Partisans trained her to use captured weapons. She carried a Schmeisser MP-40 sub-machine gun, taken from a dead German soldier. Along with her messenger duties, Segouin started scouting out potential sabotage targets for the FPT. She began going on missions blowing up bridges, attacking German convoys and trains, and even attacking detachments of German soldiers.
Asked once if she’d ever killed Germans, Segouin told of a July 14, 1944 ambush she and two comrades set for two German bike messengers. As the soldiers rode by, all three Partisans opened fire, killing them instantly. Segouin said she couldn’t say whose bullets killed the Germans; but expressed some regret, saying that it was a terrible way for them to die. “They were no older than I,” she said.
American Army correspondents first noticed her “eating a baguette with jam, as much on her cheeks as on the bread. With her machine gun slung over her shoulder,” wearing shorts, a jaunty military hat, and an FPT armband she still looked the part of a young girl, but still a dangerous one. In the thick of the fighting for Paris, a photographer took a photo of Segouin dressed in her signature attire between two comrades taking cover along the side of a building. The photo of Segouin became famous as a symbol of women in the Resistance.
After the war Segouin was promoted to Lieutenant and honored by being awarded the French Croix de Guerre. She became a pediatric nurse. Her romance with Roland Boursier was long lasting too. While they never married, they had six children, all of whom were given Segouin’s maiden name.

The nineteen year old never saw herself as a gun-toting warrior. But when Marshall Petain, France’s revered WWI general ordered Frenchmen to lay down their arms on June 17, 1940 and to accept defeat , the willowy young history student resolved to free her beloved country from the Nazis.
Geneviève, her relatives, and countless others had walked 40 miles south from Paris to escape incoming German troops when a priest approached their caravan to tell them not to give up hope. He had heard a young French general speak on BBC radio encouraging the French people to never accept defeat and to fight on by any means they could find. “He said we may have lost a battle,” the priest cried, “but not the war. The General’s name was also De Gaulle.”

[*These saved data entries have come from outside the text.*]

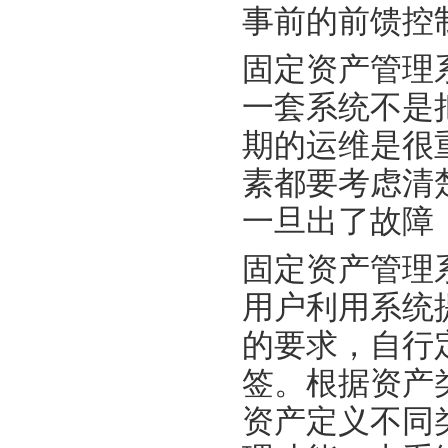
事前的前馈控
固定资产管理
一套系统不是
期的运维是很
素都要考虑清
一旦出了故障
固定资产管理
用户利用系统
的要求，自行
签。根据资产
资产定义不同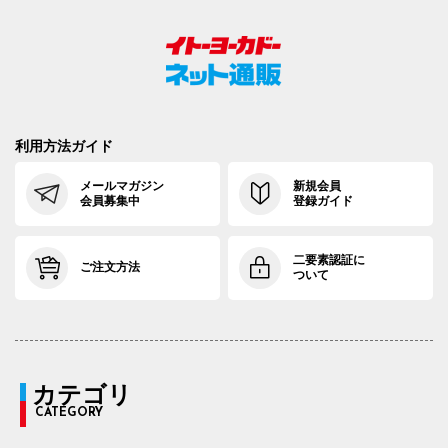
利用方法ガイド
メールマガジン
新規会員
会員募集中
登録ガイド
二要素認証に
ご注文方法
ついて
カテゴリ
CATEGORY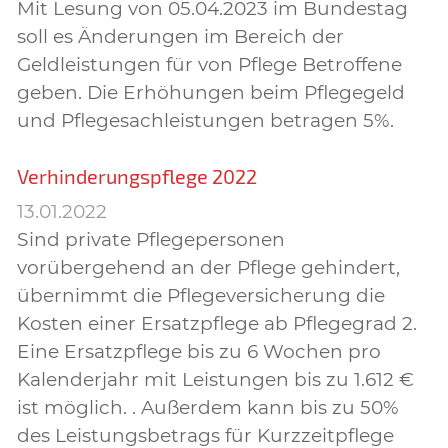
Mit Lesung von 05.04.2023 im Bundestag
soll es Änderungen im Bereich der
Geldleistungen für von Pflege Betroffene
geben. Die Erhöhungen beim Pflegegeld
und Pflegesachleistungen betragen 5%.
Verhinderungspflege 2022
13.01.2022
Sind private Pflegepersonen
vorübergehend an der Pflege gehindert,
übernimmt die Pflegeversicherung die
Kosten einer Ersatzpflege ab Pflegegrad 2.
Eine Ersatzpflege bis zu 6 Wochen pro
Kalenderjahr mit Leistungen bis zu 1.612 €
ist möglich. . Außerdem kann bis zu 50%
des Leistungsbetrags für Kurzzeitpflege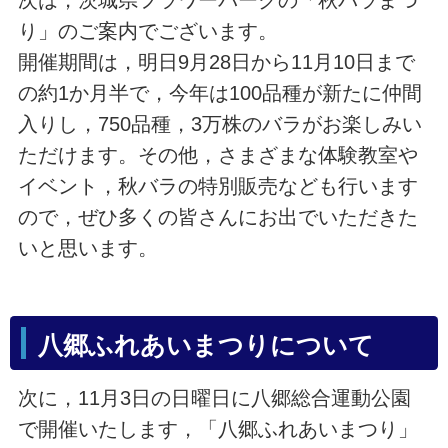
り」のご案内でございます。
開催期間は，明日9月28日から11月10日まで
の約1か月半で，今年は100品種が新たに仲間
入りし，750品種，3万株のバラがお楽しみい
ただけます。その他，さまざまな体験教室や
イベント，秋バラの特別販売なども行います
ので，ぜひ多くの皆さんにお出でいただきた
いと思います。
八郷ふれあいまつりについて
次に，11月3日の日曜日に八郷総合運動公園
で開催いたします，「八郷ふれあいまつり」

For Geneviève, the journey would test the limits of her endurance and her beliefs in humankind. Her defiance began with small acts such as tearing down swastikas and pro-Vichy posters. But it grew to include ferrying arms, ammunition, hiding allied flyers moving south towards Spain along the networks set up by resistance groups and creating false letters of transit to fellow resistants. She edited and distributed the nation’s largest clandestine newspaper, the Defense de la France. Moving from cellar to attic, constantly scrounging paper and ink, the paper publicized German atrocities in concentration camps, the roundups of jews, Hungarians, Romanians and other “undesirables,” by the Nazi’s. It posted the names of schoolteachers shot by French police for being too liberal and the movements and whereabouts of German troops.
Few Frenchmen knew who the General was until his niece popularized him in this influential journal. His growing legend made her a target of the Germans, and led to her arrest. She was betrayed by a Frenchman in the pay of the Gestapo in July of 1943.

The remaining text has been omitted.